If a line in the records below holds the word "Румынии", copy it.
-------- INPUT FOR THIS TASK --------
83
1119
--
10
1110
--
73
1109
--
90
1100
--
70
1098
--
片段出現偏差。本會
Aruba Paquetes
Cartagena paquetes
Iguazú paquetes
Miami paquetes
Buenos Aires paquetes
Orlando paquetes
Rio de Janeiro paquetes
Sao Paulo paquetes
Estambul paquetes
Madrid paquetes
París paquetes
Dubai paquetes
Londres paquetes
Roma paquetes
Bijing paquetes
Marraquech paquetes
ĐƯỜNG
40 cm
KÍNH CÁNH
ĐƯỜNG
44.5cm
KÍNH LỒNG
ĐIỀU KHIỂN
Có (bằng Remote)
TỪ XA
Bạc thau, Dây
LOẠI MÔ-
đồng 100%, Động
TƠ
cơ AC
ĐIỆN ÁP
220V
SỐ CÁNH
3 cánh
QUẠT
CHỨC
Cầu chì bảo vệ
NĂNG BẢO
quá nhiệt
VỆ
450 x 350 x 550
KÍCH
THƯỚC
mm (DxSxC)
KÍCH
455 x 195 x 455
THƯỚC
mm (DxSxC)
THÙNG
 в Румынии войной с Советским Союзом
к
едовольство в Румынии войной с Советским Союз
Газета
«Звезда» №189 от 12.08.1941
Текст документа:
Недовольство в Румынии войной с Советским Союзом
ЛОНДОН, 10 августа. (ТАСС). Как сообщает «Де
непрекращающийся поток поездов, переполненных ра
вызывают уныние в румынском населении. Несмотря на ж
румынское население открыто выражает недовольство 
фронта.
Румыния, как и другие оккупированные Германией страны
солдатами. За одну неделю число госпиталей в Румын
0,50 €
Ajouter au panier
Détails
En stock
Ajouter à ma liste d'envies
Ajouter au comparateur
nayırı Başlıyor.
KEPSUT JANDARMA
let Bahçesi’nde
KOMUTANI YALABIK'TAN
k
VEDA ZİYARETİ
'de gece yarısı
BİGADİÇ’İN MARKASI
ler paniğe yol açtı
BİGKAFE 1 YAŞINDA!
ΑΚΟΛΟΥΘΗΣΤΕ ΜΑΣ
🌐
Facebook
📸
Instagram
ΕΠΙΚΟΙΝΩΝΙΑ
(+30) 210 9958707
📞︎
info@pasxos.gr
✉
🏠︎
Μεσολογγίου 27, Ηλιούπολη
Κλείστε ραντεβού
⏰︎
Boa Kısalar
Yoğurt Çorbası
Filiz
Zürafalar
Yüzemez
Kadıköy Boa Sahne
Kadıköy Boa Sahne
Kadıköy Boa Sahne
--------
-------- INPUT FOR THIS TASK --------
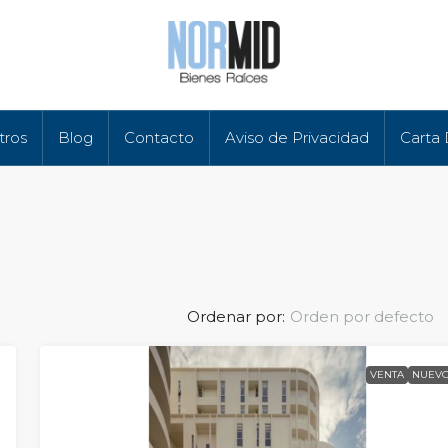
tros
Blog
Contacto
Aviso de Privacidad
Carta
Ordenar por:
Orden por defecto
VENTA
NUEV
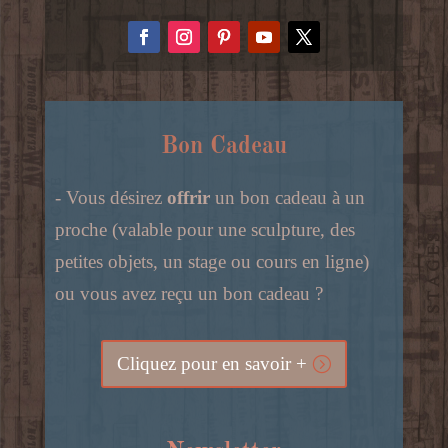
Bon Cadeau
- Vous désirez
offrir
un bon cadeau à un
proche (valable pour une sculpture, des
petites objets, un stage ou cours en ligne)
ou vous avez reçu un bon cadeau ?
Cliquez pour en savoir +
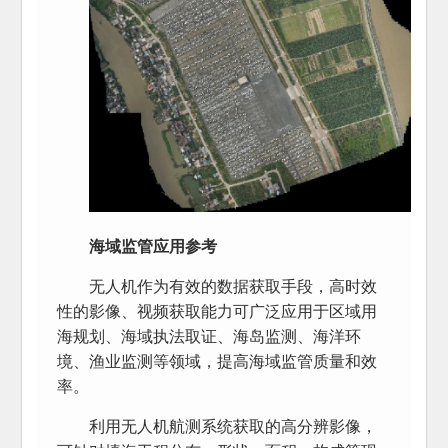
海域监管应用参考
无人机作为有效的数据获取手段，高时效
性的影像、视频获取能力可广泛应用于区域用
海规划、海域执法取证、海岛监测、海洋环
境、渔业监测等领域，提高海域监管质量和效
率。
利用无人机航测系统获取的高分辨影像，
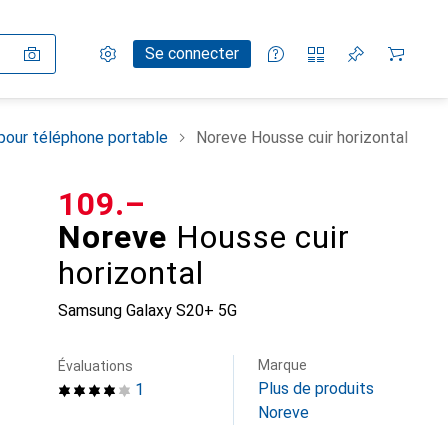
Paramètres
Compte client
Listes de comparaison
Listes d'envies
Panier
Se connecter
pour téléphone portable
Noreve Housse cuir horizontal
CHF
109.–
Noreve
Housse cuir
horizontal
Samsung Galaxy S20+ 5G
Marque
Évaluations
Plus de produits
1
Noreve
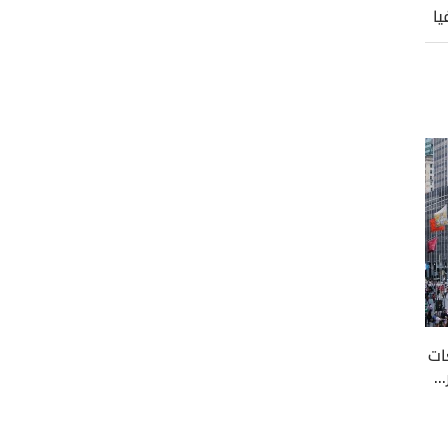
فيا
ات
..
--------
RESULT:
 в Румынии войной с Советским Союзом
едовольство в Румынии войной с Советским Союз
Недовольство в Румынии войной с Советским Союзом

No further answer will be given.